03. Tidak Masuk Akal

1.1K 197 16
                                    

Cessa mencuatkan bibirnya memandangi pintu rumah. Berharap Five sudah pergi dan tidak akan kembali.

Dia membuka pintu pelan dengan mood yang sudah hancur lalu tersentak mendengar percakapan seseorang dan yang pasti itu bukan Elliott.

"Kita harus mencegah ayah membunuh presiden." Suara barithon itu membuat Cessa membulatkan mata. Mengambil tongkat bisbol dan menaiki tangga.

"Apa yang kau lakukan pada ayahku?" tanya Cessa memekik membuat mereka menoleh. Elliott terikat dengan kaki terangkat dan kuku kakinya tengah diwarnai oleh perempuan berambut Dora. 

Pegangannya pada tongkat bisbol terlepas. Cessa berlari turun ketangga dan terkejut saat cahaya biru muncul dihadapannya membuat dia kehilangan keseimbangan.

Gadis itu sudah menutup mata siap merasakan sakit saat tubuhnya menghantam lantai, tapi ada yang sesuatu ditimpanya bersamaan dengan sebuah tangan melingkar dipunggung Cessa.

"Aww shit," umpat Five saat badannya menghantam lantai.

Mata mereka bertemu. Cessa terkejut melihat Five yang berada dibawahnya. Jarak keduanya sangat dekat sampai bisa merasakan detak jantung satu sama lain. Aroma kopi memenuhi indra penciuman Cessa saat nafas Five menyapu wajahnya.

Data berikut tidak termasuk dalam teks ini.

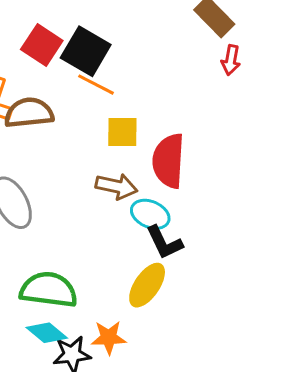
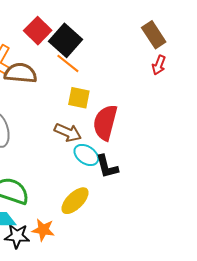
black L-shape: (164, 242) -> (107, 167), moved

Gadis itu tersadar lalu mendorong dada Five sebagai tumpuhan untuk bangkit, tapi tangan pemuda itu memeluk pinggangnya erat, "Lepaskan aku bodoh," pekik Cessa keras membuat Five melepaskannya.

Dia bangkit lalu berusaha berlari menuju pintu saat Five kembali berada dihadapannya lagi. Cessa sudah membuka mulut ingin berteriak, sayangnya Five lebih dulu membekap mulutnya dan mengunci tangannya.

Dalam sekejap mereka sudah berada dikamar gadis itu. Five mengikat tangan Cessa dan juga kakinya menggunakan tali yang tidak tahu sejak kapan berada ditangannya.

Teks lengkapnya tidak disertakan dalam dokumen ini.